AIM OF THE TASK: Copy each line of the material in which the word "образовался" appears.

---------- INPUT FOR THIS TASK

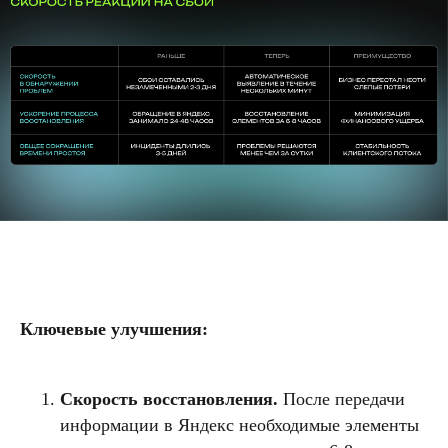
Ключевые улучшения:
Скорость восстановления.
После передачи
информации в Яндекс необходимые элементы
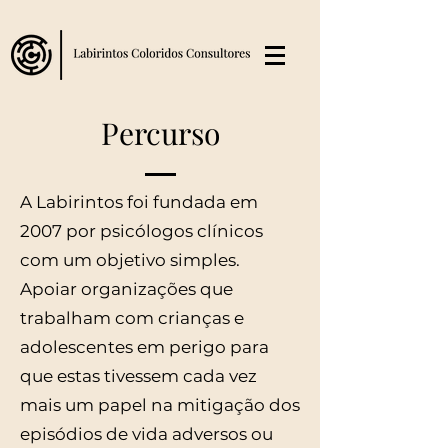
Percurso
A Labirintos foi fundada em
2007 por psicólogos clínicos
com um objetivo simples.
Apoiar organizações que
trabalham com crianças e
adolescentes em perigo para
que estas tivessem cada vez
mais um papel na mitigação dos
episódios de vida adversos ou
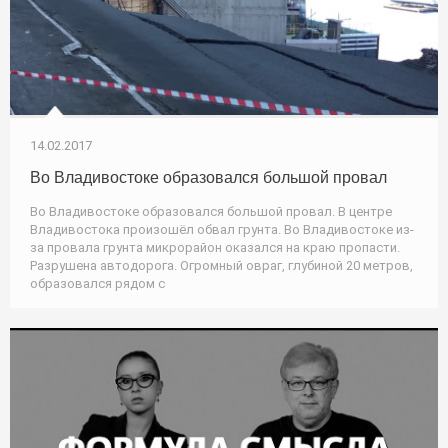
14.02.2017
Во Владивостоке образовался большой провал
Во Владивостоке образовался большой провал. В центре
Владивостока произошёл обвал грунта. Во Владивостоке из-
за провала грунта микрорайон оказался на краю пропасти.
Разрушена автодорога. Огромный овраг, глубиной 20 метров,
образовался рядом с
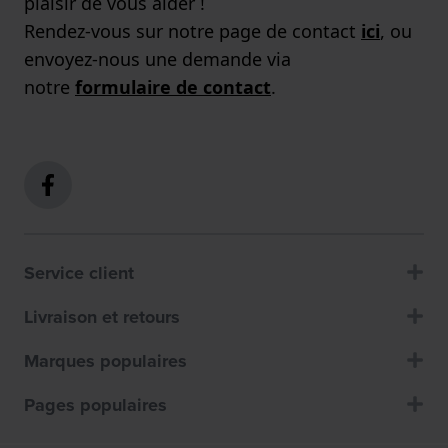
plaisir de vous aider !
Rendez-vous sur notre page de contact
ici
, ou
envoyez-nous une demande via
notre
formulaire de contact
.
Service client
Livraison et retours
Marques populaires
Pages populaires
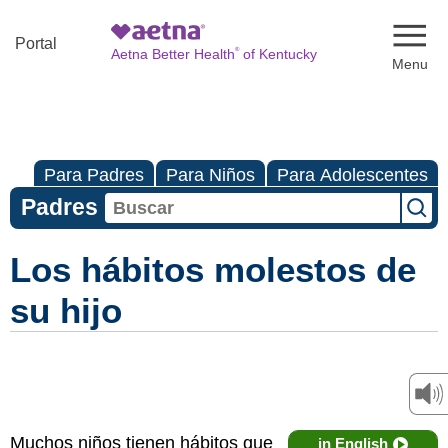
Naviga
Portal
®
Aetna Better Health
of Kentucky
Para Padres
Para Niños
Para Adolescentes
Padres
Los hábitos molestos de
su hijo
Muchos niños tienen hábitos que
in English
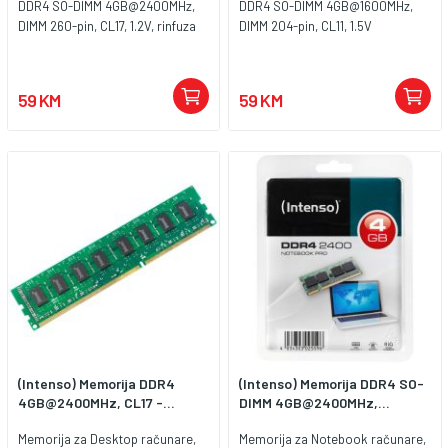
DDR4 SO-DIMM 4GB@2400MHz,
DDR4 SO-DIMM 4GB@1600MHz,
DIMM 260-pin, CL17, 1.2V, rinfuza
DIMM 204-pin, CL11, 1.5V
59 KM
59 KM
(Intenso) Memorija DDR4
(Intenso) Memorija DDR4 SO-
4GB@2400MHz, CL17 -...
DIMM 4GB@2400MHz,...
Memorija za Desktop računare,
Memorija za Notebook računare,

--------------------
---------- INPUT FOR THIS TASK

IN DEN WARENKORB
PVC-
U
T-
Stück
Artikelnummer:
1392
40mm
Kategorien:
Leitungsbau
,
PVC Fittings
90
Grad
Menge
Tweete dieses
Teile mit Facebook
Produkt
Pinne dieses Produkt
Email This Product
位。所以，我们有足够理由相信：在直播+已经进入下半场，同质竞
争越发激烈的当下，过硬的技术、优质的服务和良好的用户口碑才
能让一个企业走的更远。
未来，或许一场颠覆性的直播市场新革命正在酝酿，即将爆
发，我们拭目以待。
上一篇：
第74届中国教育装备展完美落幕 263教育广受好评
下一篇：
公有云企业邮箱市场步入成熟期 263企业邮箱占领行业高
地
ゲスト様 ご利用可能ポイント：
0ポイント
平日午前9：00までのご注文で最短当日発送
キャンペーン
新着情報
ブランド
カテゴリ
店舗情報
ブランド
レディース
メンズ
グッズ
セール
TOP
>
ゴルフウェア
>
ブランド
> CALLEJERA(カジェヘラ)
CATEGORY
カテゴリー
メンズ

--------------------

SOLVED EXERCISE:
Во Владивостоке образовался большой провал
Во Владивостоке образовался большой провал. В центре
образовался рядом с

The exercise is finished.